Risk score, explained
The CVSS 3.1 score of 4.7 reflects a Medium severity rating. The score is driven by network accessibility (AV:N), low attack complexity (AC:L), and no privilege requirement (PR:N), but is tempered by the requirement for user interaction (UI:R) and changed scope (S:C), combined with only confidentiality impact (C:L) and no integrity or availability impact (I:N, A:N). This is a reasonable assessment given that exploitation requires pre-existing renderer compromise. The score does not capture the prerequisite nature of the attack; organizations should not over-weight this number without considering the two-stage attack requirement.
Frequently asked questions
Do I need to prioritize this as an emergency patch?

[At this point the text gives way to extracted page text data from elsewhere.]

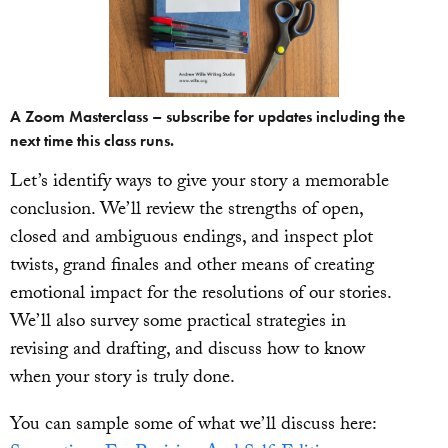
A Zoom Masterclass – subscribe for updates including the
next time this class runs.
Let’s identify ways to give your story a memorable
conclusion. We’ll review the strengths of open,
closed and ambiguous endings, and inspect plot
twists, grand finales and other means of creating
emotional impact for the resolutions of our stories.
We’ll also survey some practical strategies in
revising and drafting, and discuss how to know
when your story is truly done.
You can sample some of what we’ll discuss here: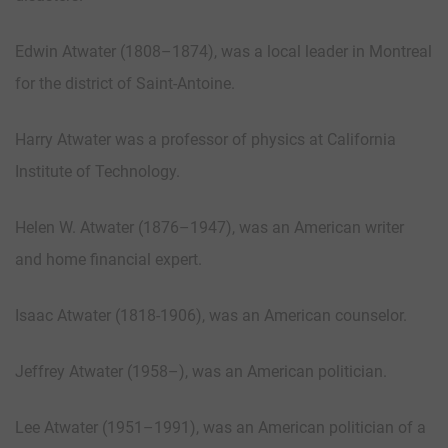
Edwin Atwater (1808–1874), was a local leader in Montreal
for the district of Saint-Antoine.
Harry Atwater was a professor of physics at California
Institute of Technology.
Helen W. Atwater (1876–1947), was an American writer
and home financial expert.
Isaac Atwater (1818-1906), was an American counselor.
Jeffrey Atwater (1958–), was an American politician.
Lee Atwater (1951–1991), was an American politician of a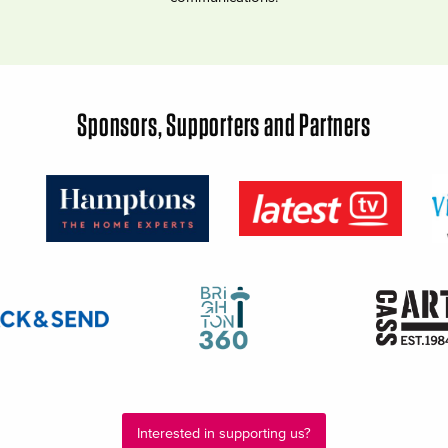
Sponsors, Supporters and Partners
Interested in supporting us?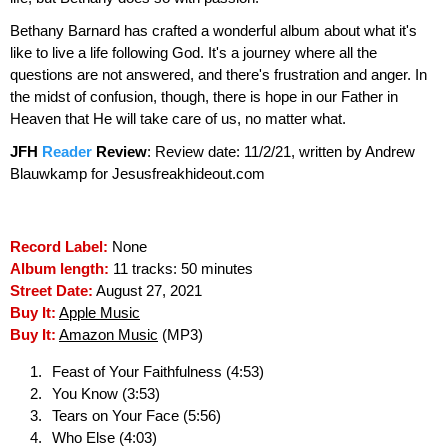
Bethany Barnard has crafted a wonderful album about what it's
like to live a life following God. It's a journey where all the
questions are not answered, and there's frustration and anger. In
the midst of confusion, though, there is hope in our Father in
Heaven that He will take care of us, no matter what.
JFH
Reader
Review
:
Review date: 11/2/21, written by Andrew
Blauwkamp for Jesusfreakhideout.com
Record Label:
None
Album length:
11 tracks: 50 minutes
Street Date:
August 27, 2021
Buy It:
Apple Music
Buy It:
Amazon Music
(MP3)
Feast of Your Faithfulness (4:53)
You Know (3:53)
Tears on Your Face (5:56)
Who Else (4:03)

No. While the vulnerability enables same-origin policy bypass, it requires an attacker to have already compromised your Chrome renderer through another vulnerability first. Treat this as a routine security update within your standard patch management cycle (2–4 weeks), unless you are actively defending against targeted attacks targeting your organization.

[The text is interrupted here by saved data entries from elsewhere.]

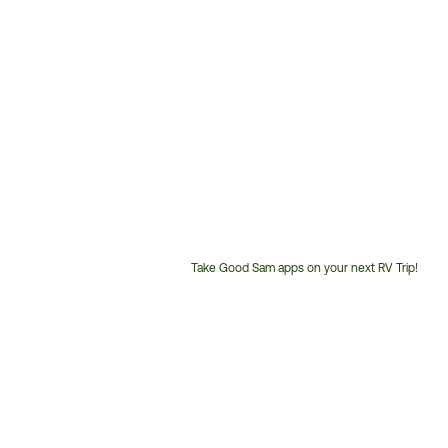
Take Good Sam apps on your next RV Trip!
Customer
Service
Phone
Number: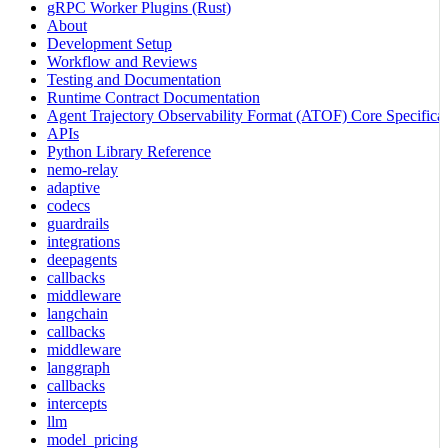
gRPC Worker Plugins (Rust)
About
Development Setup
Workflow and Reviews
Testing and Documentation
Runtime Contract Documentation
Agent Trajectory Observability Format (ATOF) Core Specificat
APIs
Python Library Reference
nemo-relay
adaptive
codecs
guardrails
integrations
deepagents
callbacks
middleware
langchain
callbacks
middleware
langgraph
callbacks
intercepts
llm
model_pricing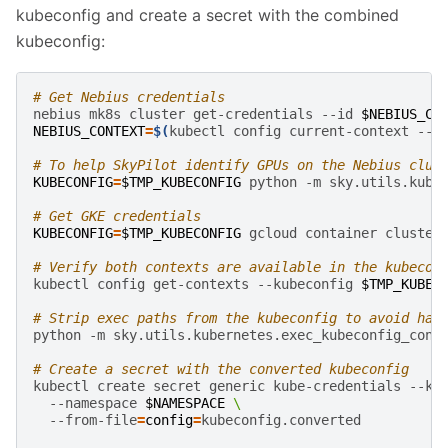
kubeconfig and create a secret with the combined
kubeconfig:
# Get Nebius credentials
nebius
mk8s
cluster
get-credentials
--id
$NEBIUS_CL
NEBIUS_CONTEXT
=
$(
kubectl
config
current-context
--k
# To help SkyPilot identify GPUs on the Nebius clus
KUBECONFIG
=
$TMP_KUBECONFIG
python
-m
sky.utils.kube
# Get GKE credentials
KUBECONFIG
=
$TMP_KUBECONFIG
gcloud
container
cluster
# Verify both contexts are available in the kubecon
kubectl
config
get-contexts
--kubeconfig
$TMP_KUBEC
# Strip exec paths from the kubeconfig to avoid har
python
-m
sky.utils.kubernetes.exec_kubeconfig_conv
# Create a secret with the converted kubeconfig
kubectl
create
secret
generic
kube-credentials
--ku
--namespace
$NAMESPACE
\
--from-file
=
config
=
kubeconfig.converted
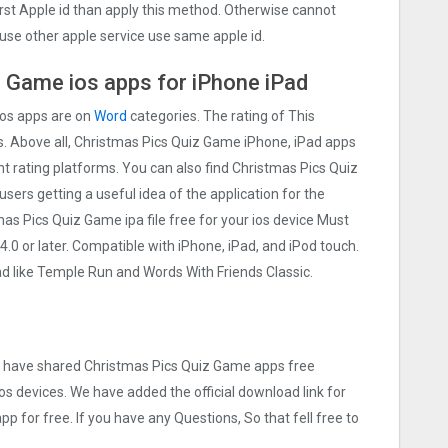
irst Apple id than apply this method. Otherwise cannot
use other apple service use same apple id.
Gam‪e ios apps for iPhone iPad
ios apps are on
Word
categories. The rating of This
rs. Above all, Christmas Pics Quiz Gam‪e iPhone, iPad apps
ent rating platforms. You can also find Christmas Pics Quiz
users getting a useful idea of the application for the
s Pics Quiz Gam‪e ipa file free for your ios device Must
 or later. Compatible with iPhone, iPad, and iPod touch.
like Temple Run and Words With Friends Classic.
we have shared Christmas Pics Quiz Gam‪e apps free
os devices. We have added the official download link for
p for free. If you have any Questions, So that fell free to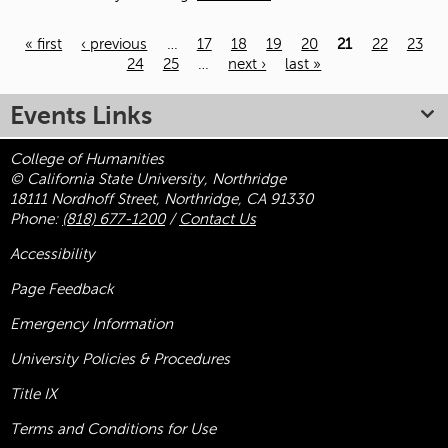
« first
‹ previous
…
17
18
19
20
21
22
23
24
25
…
next ›
last »
Pages
Events Links
College of Humanities
© California State University, Northridge
18111 Nordhoff Street, Northridge, CA 91330
Phone:
(818) 677-1200
/
Contact Us
Accessibility
Page Feedback
Emergency Information
University Policies & Procedures
Title
IX
Terms and Conditions for Use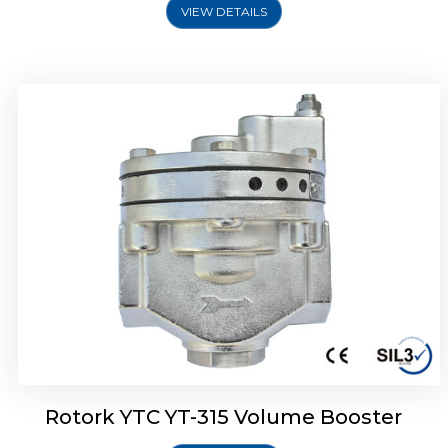
VIEW DETAILS
Rotork YTC YT-315 Volume Booster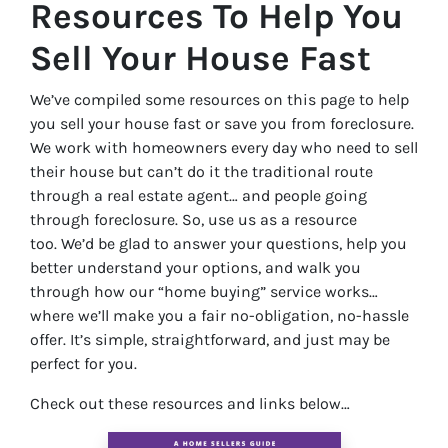
Resources To Help You
Sell Your House Fast
We’ve compiled some resources on this page to help
you sell your house fast or save you from foreclosure.
We work with homeowners every day who need to sell
their house but can’t do it the traditional route
through a real estate agent… and people going
through foreclosure. So, use us as a resource
too. We’d be glad to answer your questions, help you
better understand your options, and walk you
through how our “home buying” service works…
where we’ll make you a fair no-obligation, no-hassle
offer. It’s simple, straightforward, and just may be
perfect for you.
Check out these resources and links below…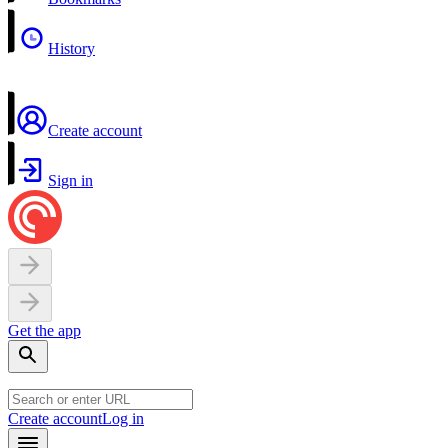
History
Create account
Sign in
Get the app
Create account
Log in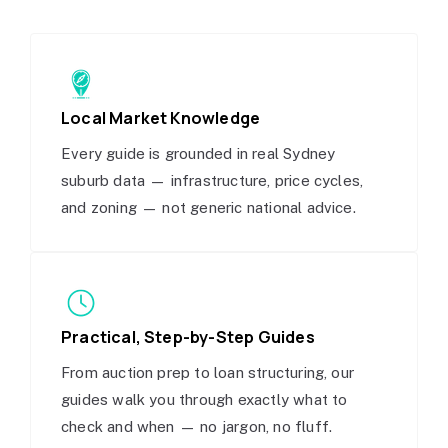
Local Market Knowledge
Every guide is grounded in real Sydney
suburb data — infrastructure, price cycles,
and zoning — not generic national advice.
Practical, Step-by-Step Guides
From auction prep to loan structuring, our
guides walk you through exactly what to
check and when — no jargon, no fluff.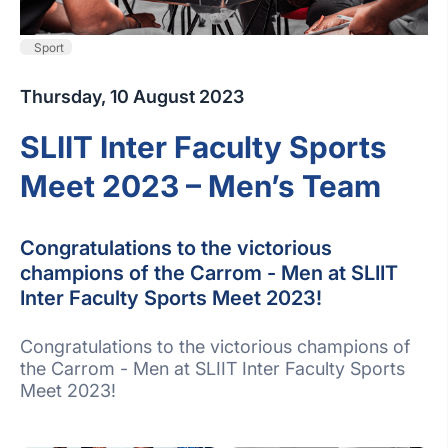
Sport
Thursday, 10 August 2023
SLIIT Inter Faculty Sports
Meet 2023 – Men’s Team
Congratulations to the victorious
champions of the Carrom - Men at SLIIT
Inter Faculty Sports Meet 2023!
Congratulations to the victorious champions of
the Carrom - Men at SLIIT Inter Faculty Sports
Meet 2023!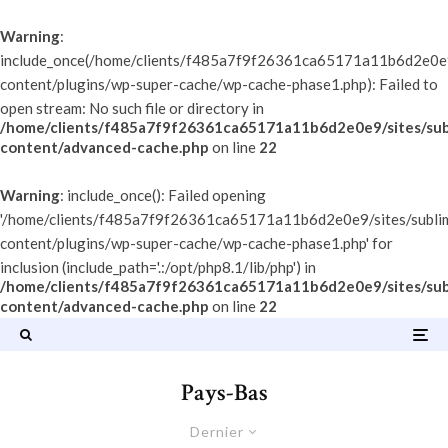
Warning
:
include_once(/home/clients/f485a7f9f26361ca65171a11b6d2e0e9/
content/plugins/wp-super-cache/wp-cache-phase1.php): Failed to
open stream: No such file or directory in
/home/clients/f485a7f9f26361ca65171a11b6d2e0e9/sites/sub
content/advanced-cache.php
on line
22
Warning
: include_once(): Failed opening
'/home/clients/f485a7f9f26361ca65171a11b6d2e0e9/sites/subli
content/plugins/wp-super-cache/wp-cache-phase1.php' for
inclusion (include_path='.:/opt/php8.1/lib/php') in
/home/clients/f485a7f9f26361ca65171a11b6d2e0e9/sites/sub
content/advanced-cache.php
on line
22
Pays-Bas
Dernier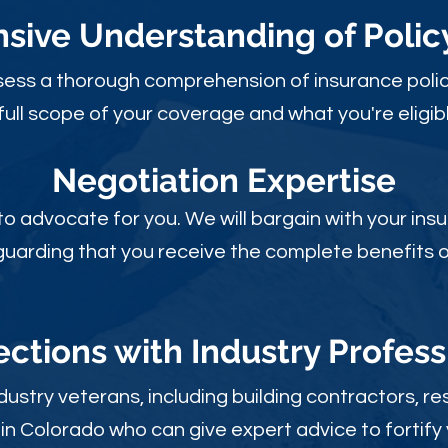
ive Understanding of Poli
sess a thorough comprehension of insurance polic
full scope of your coverage and what you're eligibl
Negotiation Expertise
 to advocate for you. We will bargain with your i
guarding that you receive the complete benefits of
ctions with Industry Profess
ustry veterans, including building contractors, res
in Colorado who can give expert advice to fortify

What is the FoldableAPIs feature and who uses it?
FoldableAPIs are a web standards API for detecting foldable device hardware states (like screen fold position on Samsung Galaxy Z devices). Most organizations and websites do not yet implement this feature. Unless you explicitly use foldable device detection on your web properties or extensively test on foldable hardware, this vulnerability has limited direct attack surface for you.
If our renderer is already compromised, what can an attacker do with same-origin policy bypass?
An attacker can exfiltrate data that would normally be protected by same-origin policy—such as cookies, session tokens, or data stored on other websites the user visits. They cannot execute arbitrary system commands or break out of the browser sandbox with this vulnerability alone. The damage is primarily confidentiality-related and depends on what sensitive data is accessible to the user's browser session.
Will Chrome auto-update protect us?
Yes, provided auto-update is enabled (the default for most users) and devices restart or update in a timely manner. However, verify actual version adoption on your managed devices rather than assuming deployment signals. Use your endpoint management tools to confirm version 149.0.7827.53 or later is active across your fleet.
This analysis is provided for informational purposes and reflects publicly available information current as of the publication date. Vulnerability data, including CVSS scores and vendor advisories, is subject to change. Organizations should verify patch availability and version numbers directly from Google's official security advisories and Chrome release notes. This summary does not constitute professional security advice; consult your security team or a professional advisor for guidance specific to your environment. No exploit code or weaponized proof-of-concept information is provided or endorsed. Source: NVD (public-domain), retrieved 2026-07-13. Analysis generated by SEC.co (claude-haiku-4-5).